Page images and extracted text
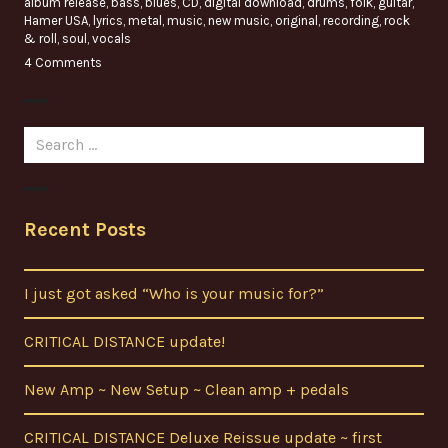
album release
,
bass
,
blues
,
CD
,
digital download
,
drums
,
folk
,
guitar
,
Hamer USA
,
lyrics
,
metal
,
music
,
new music
,
original
,
recording
,
rock
& roll
,
soul
,
vocals
4 Comments
Search
for:
Recent Posts
I just got asked “Who is your music for?”
CRITICAL DISTANCE update!
New Amp ~ New Setup ~ Clean amp + pedals
CRITICAL DISTANCE Deluxe Reissue update ~ first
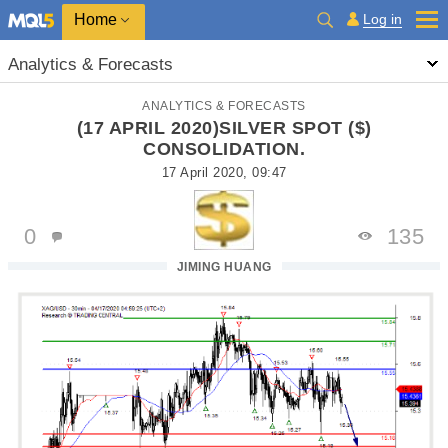
Home
Log in
Analytics & Forecasts
ANALYTICS & FORECASTS
(17 APRIL 2020)SILVER SPOT ($)
CONSOLIDATION.
17 April 2020, 09:47
0
135
JIMING HUANG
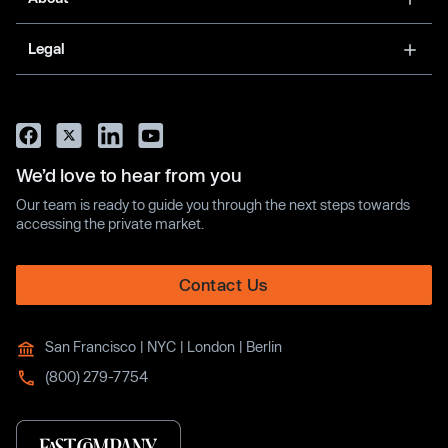
Legal
We’d love to hear from you
Our team is ready to guide you through the next steps towards
accessing the private market.
Contact Us
San Francisco | NYC | London | Berlin
(800) 279-7754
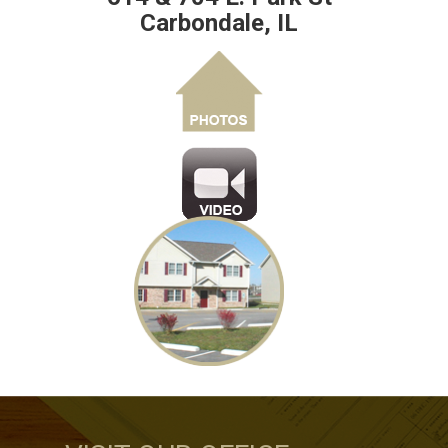
Carbondale, IL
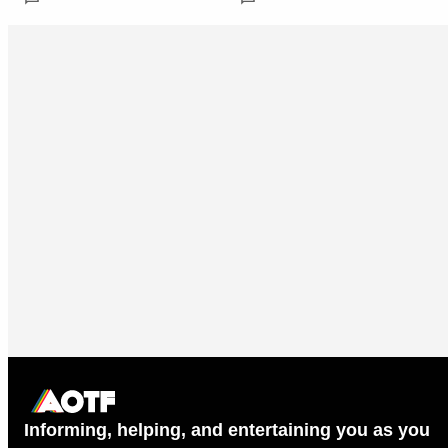
Informing, helping, and entertaining you as you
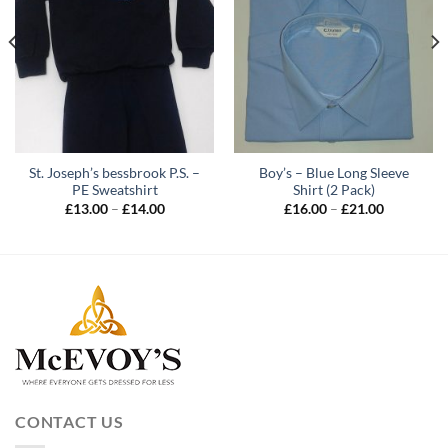
St. Joseph’s bessbrook P.S. –
Boy’s – Blue Long Sleeve
PE Sweatshirt
Shirt (2 Pack)
Price
Price
£
13.00
–
£
14.00
£
16.00
–
£
21.00
range:
range:
£13.00
£16.00
through
through
£14.00
£21.00
CONTACT US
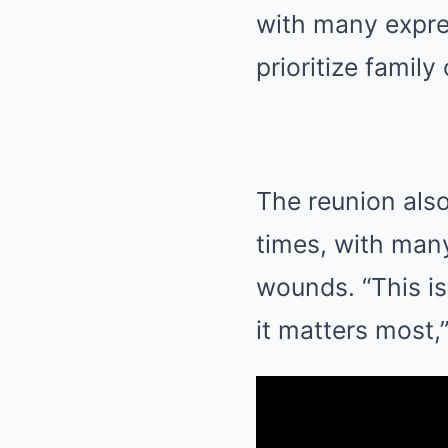
with many expres
prioritize family
The reunion also
times, with many
wounds. “This i
it matters most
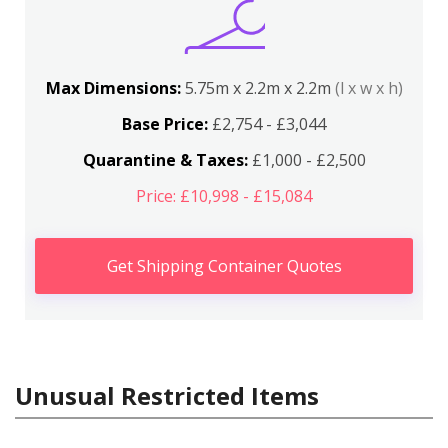
Max Dimensions:
5.75m x 2.2m x 2.2m
(l x w x h)
Base Price:
£2,754 - £3,044
Quarantine & Taxes:
£1,000 - £2,500
Price: £10,998 - £15,084
Get Shipping Container Quotes
Unusual Restricted Items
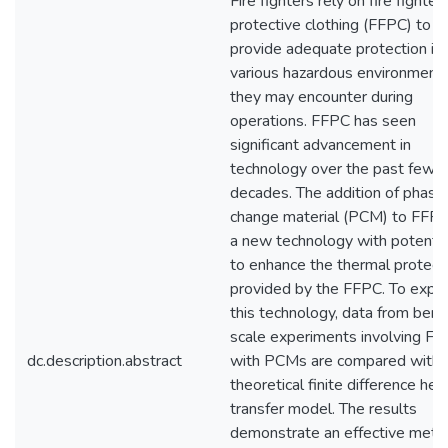
Fire fighters rely on fire fighter
protective clothing (FFPC) to
provide adequate protection in 
various hazardous environment
they may encounter during
operations. FFPC has seen
significant advancement in
technology over the past few
decades. The addition of phase
change material (PCM) to FFPC
a new technology with potentia
to enhance the thermal protect
provided by the FFPC. To expl
this technology, data from benc
scale experiments involving F
dc.description.abstract
with PCMs are compared with 
theoretical finite difference hea
transfer model. The results
demonstrate an effective meth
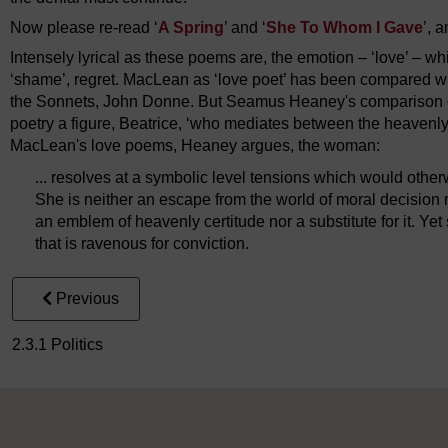
Now please re-read ‘
A Spring
’ and ‘
She To Whom I Gave
’, 
Intensely lyrical as these poems are, the emotion – ‘love’ – whi
‘shame’, regret. MacLean as ‘love poet’ has been compared wi
the Sonnets, John Donne. But Seamus Heaney's comparison o
poetry a figure, Beatrice, ‘who mediates between the heavenly
MacLean's love poems, Heaney argues, the woman:
... resolves at a symbolic level tensions which would othe
She is neither an escape from the world of moral decision nor
an emblem of heavenly certitude nor a substitute for it. Yet
that is ravenous for conviction.
Previous
2.3.1 Politics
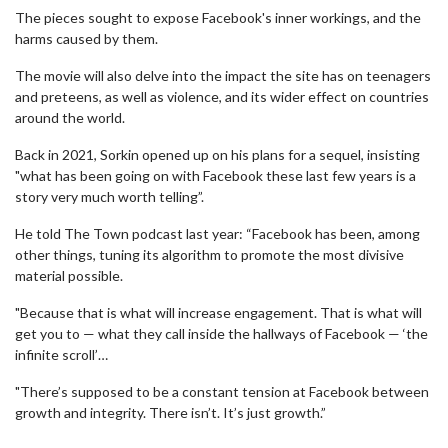
The pieces sought to expose Facebook's inner workings, and the
harms caused by them.
The movie will also delve into the impact the site has on teenagers
and preteens, as well as violence, and its wider effect on countries
around the world.
Back in 2021, Sorkin opened up on his plans for a sequel, insisting
"what has been going on with Facebook these last few years is a
story very much worth telling”.
He told The Town podcast last year: “Facebook has been, among
other things, tuning its algorithm to promote the most divisive
material possible.
"Because that is what will increase engagement. That is what will
get you to — what they call inside the hallways of Facebook — ‘the
infinite scroll’…
"There’s supposed to be a constant tension at Facebook between
growth and integrity. There isn’t. It’s just growth.”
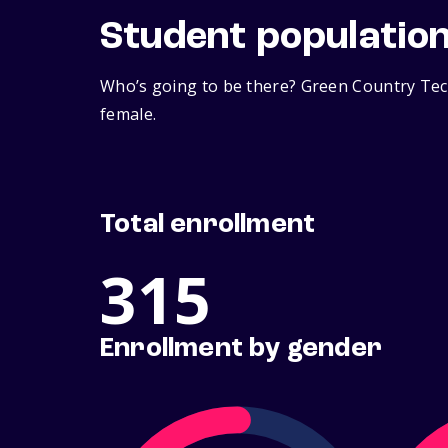
Student populatio
Who’s going to be there? Green Country Tech
female.
Total enrollment
315
Enrollment by gender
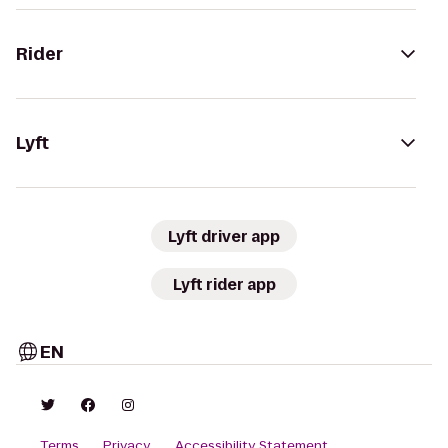
Rider
Lyft
Lyft driver app
Lyft rider app
EN
Terms
Privacy
Accessibility Statement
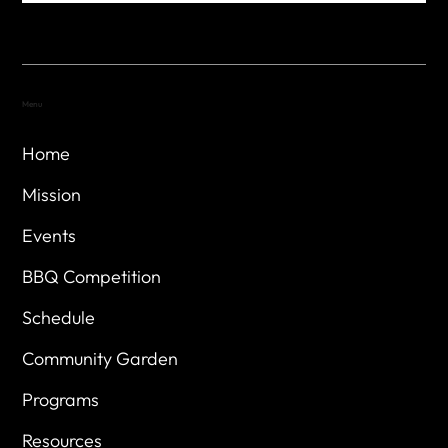
Menu
Home
Mission
Events
BBQ Competition
Schedule
Community Garden
Programs
Resources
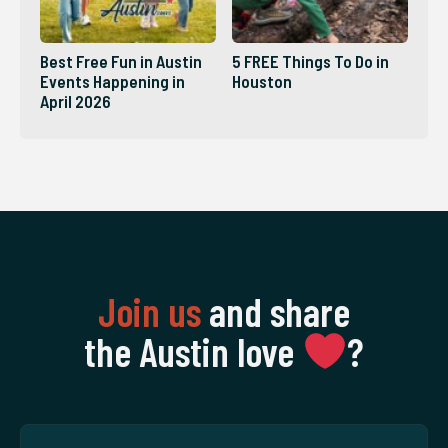
Best Free Fun in Austin
5 FREE Things To Do in
Events Happening in
Houston
April 2026
Join us
and share
the Austin love
‍?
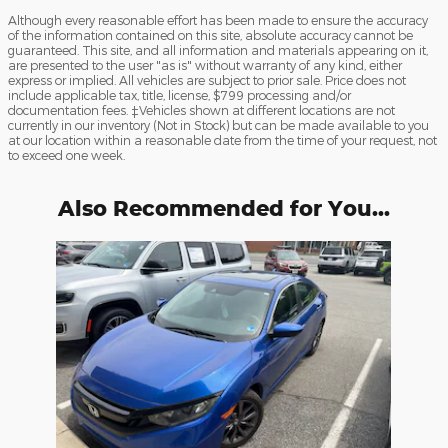
Although every reasonable effort has been made to ensure the accuracy
of the information contained on this site, absolute accuracy cannot be
guaranteed. This site, and all information and materials appearing on it,
are presented to the user "as is" without warranty of any kind, either
express or implied. All vehicles are subject to prior sale. Price does not
include applicable tax, title, license, $799 processing and/or
documentation fees. ‡Vehicles shown at different locations are not
currently in our inventory (Not in Stock) but can be made available to you
at our location within a reasonable date from the time of your request, not
to exceed one week.
Also Recommended for You...
Slide 1 of 1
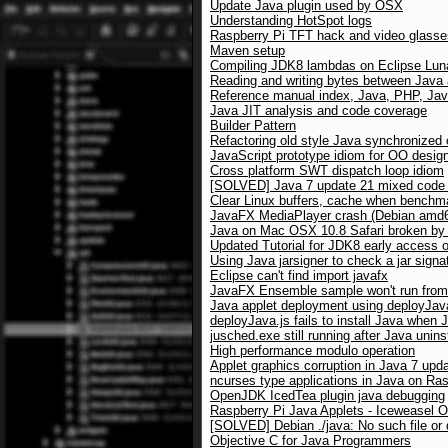
Update Java plugin used by OSX
Understanding HotSpot logs
Raspberry Pi TFT hack and video glasses
Maven setup
Compiling JDK8 lambdas on Eclipse Lun
Reading and writing bytes between Java
Reference manual index, Java, PHP, Jav
Java JIT analysis and code coverage
Builder Pattern
Refactoring old style Java synchronized
JavaScript prototype idiom for OO desig
Cross platform SWT dispatch loop idiom
[SOLVED] Java 7 update 21 mixed code w
Clear Linux buffers, cache when benchma
JavaFX MediaPlayer crash (Debian amd64
Java on Mac OSX 10.8 Safari broken by X
Updated Tutorial for JDK8 early access 
Using Java jarsigner to check a jar signa
Eclipse can't find import javafx
JavaFX Ensemble sample won't run from 
Java applet deployment using deployJav
deployJava.js fails to install Java when 
jusched.exe still running after Java unins
High performance modulo operation
Applet graphics corruption in Java 7 up
ncurses type applications in Java on Ras
OpenJDK IcedTea plugin java debugging
Raspberry Pi Java Applets - Iceweasel 
[SOLVED] Debian ./java: No such file or 
Objective C for Java Programmers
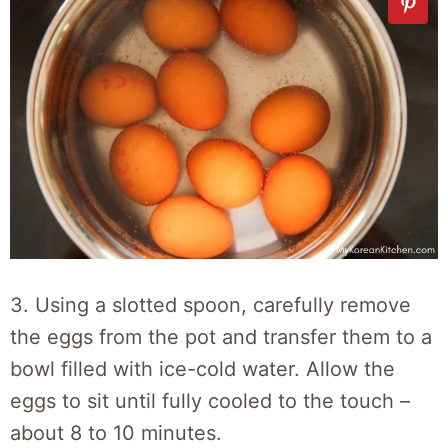
3. Using a slotted spoon, carefully remove
the eggs from the pot and transfer them to a
bowl filled with ice-cold water. Allow the
eggs to sit until fully cooled to the touch –
about 8 to 10 minutes.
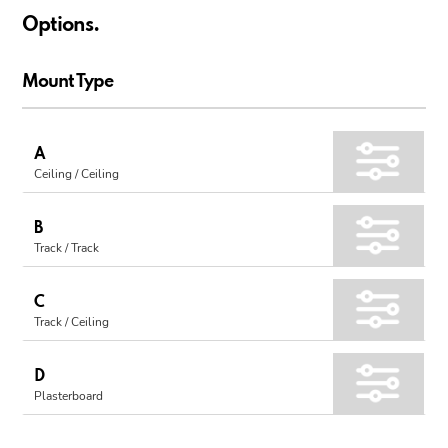
Options.
Mount Type
A
Ceiling / Ceiling
B
Track / Track
C
Track / Ceiling
D
Plasterboard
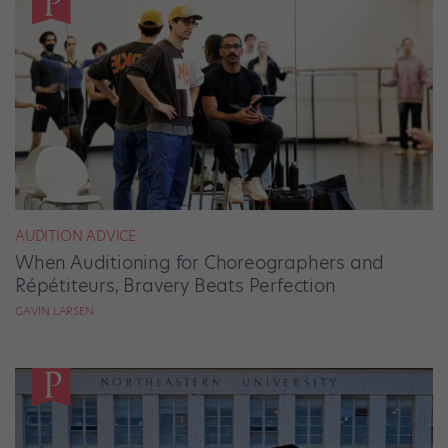
AUDITION ADVICE
When Auditioning for Choreographers and
Répétiteurs, Bravery Beats Perfection
GAVIN LARSEN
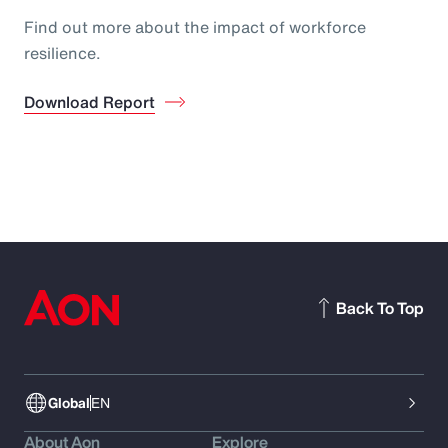
Find out more about the impact of workforce
resilience.
Download Report
Back To Top
Global
EN
About Aon
Explore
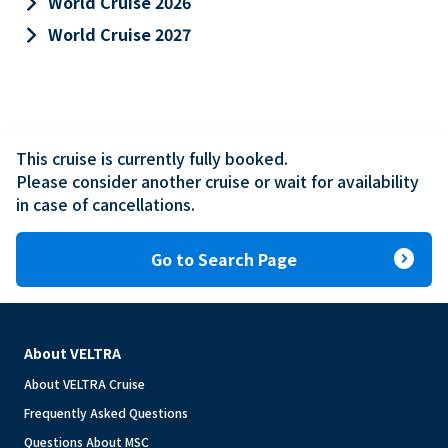
keyboard_arrow_right
World Cruise 2026
keyboard_arrow_right
World Cruise 2027
This cruise is currently fully booked.

Please consider another cruise or wait for availability 
in case of cancellations.
expand_circle_right
Go to Search Page
About VELTRA
About VELTRA Cruise
Frequently Asked Questions
Questions About MSC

- [Required action]: Return the lines above exactly; the images are not part of the copy.

- [The answer]:
album release
,
bass
,
blues
,
CD
,
digital download
,
drums
,
folk
,
guitar
,
Hamer USA
,
lyrics
,
metal
,
music
,
new music
,
original
,
recording
,
rock
& roll
,
soul
,
vocals
4 Comments
Search
for:
Recent Posts
I just got asked “Who is your music for?”
CRITICAL DISTANCE update!
New Amp ~ New Setup ~ Clean amp + pedals
CRITICAL DISTANCE Deluxe Reissue update ~ first
Home
Log in
Analytics & Forecasts
ANALYTICS & FORECASTS
(17 APRIL 2020)SILVER SPOT ($)
CONSOLIDATION.
17 April 2020, 09:47
0
135
JIMING HUANG
Legal
We’d love to hear from you
Our team is ready to guide you through the next steps towards
accessing the private market.
Contact Us
San Francisco | NYC | London | Berlin
(800) 279-7754
Carbondale, IL
Informing, helping, and entertaining you as you
St. Joseph’s bessbrook P.S. –
Boy’s – Blue Long Sleeve
PE Sweatshirt
Shirt (2 Pack)
Price
Price
£
13.00
–
£
14.00
£
16.00
–
£
21.00
range:
range:
£13.00
£16.00
through
through
£14.00
£21.00
CONTACT US
with many expres
prioritize family
The reunion also
times, with many
wounds. “This i
it matters most
Max Dimensions:
5.75m x 2.2m x 2.2m
(l x w x h)
Base Price:
£2,754 - £3,044
Quarantine & Taxes:
£1,000 - £2,500
Price: £10,998 - £15,084
Get Shipping Container Quotes
Unusual Restricted Items
Fire fighters rely on fire fighter
protective clothing (FFPC) to
provide adequate protection in 
various hazardous environment
they may encounter during
operations. FFPC has seen
significant advancement in
technology over the past few
decades. The addition of phase
change material (PCM) to FFPC
a new technology with potentia
to enhance the thermal protect
provided by the FFPC. To expl
this technology, data from benc
scale experiments involving F
dc.description.abstract
with PCMs are compared with 
theoretical finite difference hea
transfer model. The results
demonstrate an effective meth
Now please re-read ‘
A Spring
’ and ‘
She To Whom I Gave
’, 
Intensely lyrical as these poems are, the emotion – ‘love’ – whi
‘shame’, regret. MacLean as ‘love poet’ has been compared wi
the Sonnets, John Donne. But Seamus Heaney's comparison o
poetry a figure, Beatrice, ‘who mediates between the heavenly
MacLean's love poems, Heaney argues, the woman:
... resolves at a symbolic level tensions which would othe
She is neither an escape from the world of moral decision nor
an emblem of heavenly certitude nor a substitute for it. Yet
that is ravenous for conviction.
Previous
2.3.1 Politics
The pieces sought to expose Facebook's inner workings, and the
harms caused by them.
The movie will also delve into the impact the site has on teenagers
and preteens, as well as violence, and its wider effect on countries
around the world.
Back in 2021, Sorkin opened up on his plans for a sequel, insisting
"what has been going on with Facebook these last few years is a
story very much worth telling”.
He told The Town podcast last year: “Facebook has been, among
other things, tuning its algorithm to promote the most divisive
material possible.
"Because that is what will increase engagement. That is what will
get you to — what they call inside the hallways of Facebook — ‘the
infinite scroll’…
"There’s supposed to be a constant tension at Facebook between
growth and integrity. There isn’t. It’s just growth.”
Student populatio
Who’s going to be there? Green Country Tech
female.
Total enrollment
315
Enrollment by gender
Rider
Lyft
Lyft driver app
Lyft rider app
EN
Terms
Privacy
Accessibility Statement
Menu
Home
Mission
Events
BBQ Competition
Schedule
Community Garden
Programs
Resources
Best Free Fun in Austin
5 FREE Things To Do in
Events Happening in
Houston
April 2026
Join us
and share
the Austin love
‍?
Although every reasonable effort has been made to ensure the accuracy
of the information contained on this site, absolute accuracy cannot be
guaranteed. This site, and all information and materials appearing on it,
are presented to the user "as is" without warranty of any kind, either
express or implied. All vehicles are subject to prior sale. Price does not
include applicable tax, title, license, $799 processing and/or
documentation fees. ‡Vehicles shown at different locations are not
currently in our inventory (Not in Stock) but can be made available to you
at our location within a reasonable date from the time of your request, not
to exceed one week.
Also Recommended for You...
Slide 1 of 1
Update Java plugin used by OSX
Understanding HotSpot logs
Raspberry Pi TFT hack and video glasses
Maven setup
Compiling JDK8 lambdas on Eclipse Lun
Reading and writing bytes between Java
Reference manual index, Java, PHP, Jav
Java JIT analysis and code coverage
Builder Pattern
Refactoring old style Java synchronized
JavaScript prototype idiom for OO desig
Cross platform SWT dispatch loop idiom
[SOLVED] Java 7 update 21 mixed code w
Clear Linux buffers, cache when benchma
JavaFX MediaPlayer crash (Debian amd64
Java on Mac OSX 10.8 Safari broken by X
Updated Tutorial for JDK8 early access 
Using Java jarsigner to check a jar signa
Eclipse can't find import javafx
JavaFX Ensemble sample won't run from 
Java applet deployment using deployJav
deployJava.js fails to install Java when 
jusched.exe still running after Java unins
High performance modulo operation
Applet graphics corruption in Java 7 up
ncurses type applications in Java on Ras
OpenJDK IcedTea plugin java debugging
Raspberry Pi Java Applets - Iceweasel 
[SOLVED] Debian ./java: No such file or 
Objective C for Java Programmers
3. Using a slotted spoon, carefully remove
the eggs from the pot and transfer them to a
bowl filled with ice-cold water. Allow the
eggs to sit until fully cooled to the touch –
about 8 to 10 minutes.
Options.
Mount Type
A
Ceiling / Ceiling
B
Track / Track
C
Track / Ceiling
D
Plasterboard
AUDITION ADVICE
When Auditioning for Choreographers and
Répétiteurs, Bravery Beats Perfection
GAVIN LARSEN
Find out more about the impact of workforce
resilience.
Download Report
Back To Top
Global
EN
About Aon
Explore
keyboard_arrow_right
World Cruise 2026
keyboard_arrow_right
World Cruise 2027
This cruise is currently fully booked.

Please consider another cruise or wait for availability 
in case of cancellations.
expand_circle_right
Go to Search Page
About VELTRA
About VELTRA Cruise
Frequently Asked Questions
Questions About MSC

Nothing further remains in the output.